Jun92009

The Desk of A Writer

For no particularly good reason, Gentle Reader, today’s blog is about my desk and what’s on it and what this may say about my character.

On the right side of the computer…

  1. Stacks of notebooks, one for each book. Each acts has a file for useful information to prevent continuity errors and contain laws of the world. This is to makes sure things like eye color don’t inexplicably change. (This author is organized and slightly OCD, but not enough to have placed this information into an Excel spreadsheet. Do not leave this author alone with a disorganized bookcase, she will arrange all books by something utterly useless – like color or temporal setting.)
  2. Purple wine glass, made by a friend, catches drip from leaky window. (This author is not very handy with installing things like AC units.
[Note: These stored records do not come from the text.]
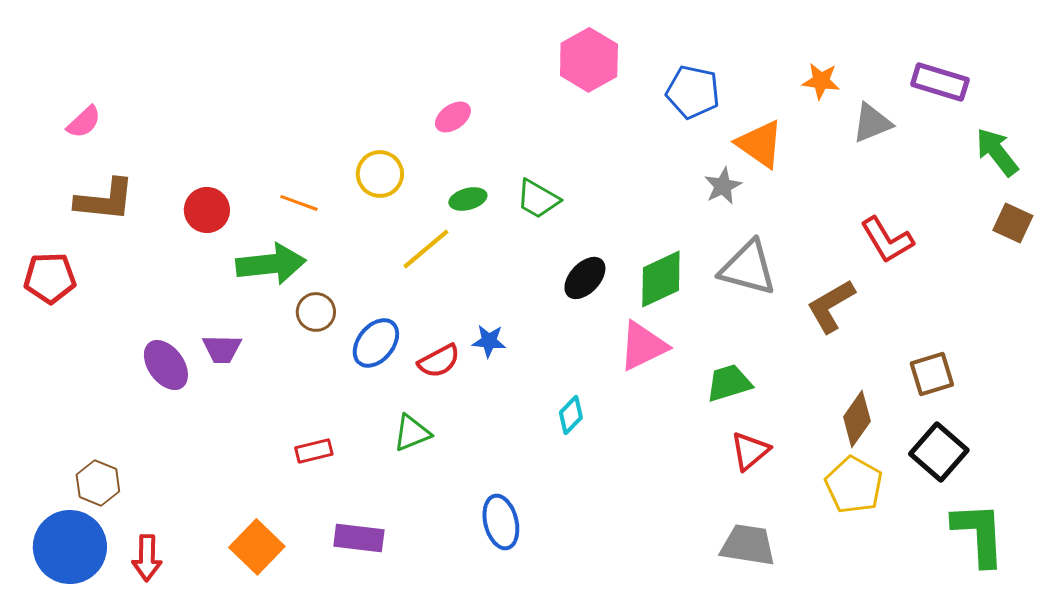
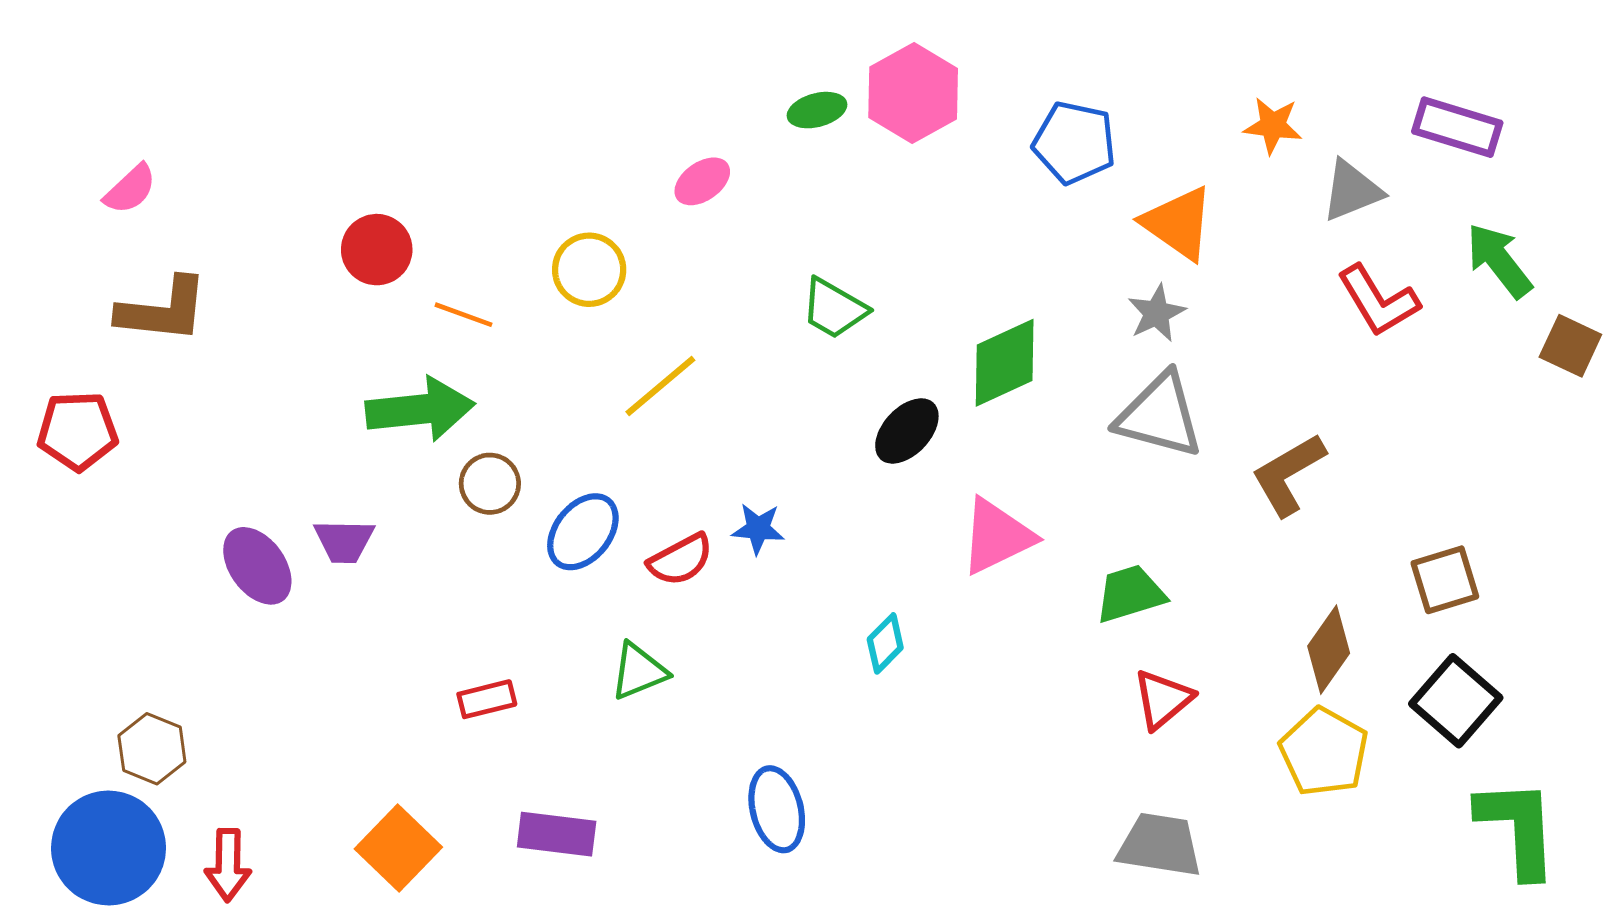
green arrow: (997, 152) -> (1499, 260), moved
gray star: (723, 186) -> (1157, 313), moved
green ellipse: (468, 199) -> (817, 110), moved
red circle: (207, 210) -> (377, 250), moved
red L-shape: (887, 240) -> (1378, 301), moved
green diamond: (661, 279) -> (1005, 363), moved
Keep this author away from mechanical objects as much as possible.)
  3. Pot of pens, binder clips, and scissors. (Unnecessary number of sharpies, speaks to author’s need for permanence?)
  4. Egg shaped egg timer, set to 20 minutes, at which point I must stop, stand up and stretch for carpel tunnel reasons. (Author will loose track of time and may damage herself as a result.)
  5. AC. (Probably exists to prevent author form retreating to coffee shops and spending copiously on iced lattes on hot days.)
  6. H2O. (Author requires presence of object in line-of-sight in order to engage in practical activities, such a drinking water.)
  7. Processing stack: notes for blog, cuttings for Brass Needles, snail mail correspondences, and long term to-do list. (Author would forget her own head if it were not firmly attached.)
  8. Currently reading review book. (Author’s subconscious reminding her that there are reviews to write whether she likes it or not.)
  9. Snacky bits. (Author is convinced only chocolate will get her over the rough parts.)
  10. Notes for Blameless or current writing project. (Author is not as organized as she likes to think she is.)
  11. Infamous Red Pen of Doom. (Author is overly fond of eviscerating her own work – possible indication of untapped self-critical inclinations?)

On the other side of the computer we see…

  • A collection of scrap paper and notes on the current book. (Author commits dangerous and erratic acts of notation: leaping off treadmill, scribbling well into wee hours of the night, sticking out dripping arm from shower, and even, sometimes, writing while driving. Should author die unexpectedly, one of these notes is probably to blame.)

Note that there is no cup of tea present. I must go rectify this immediately!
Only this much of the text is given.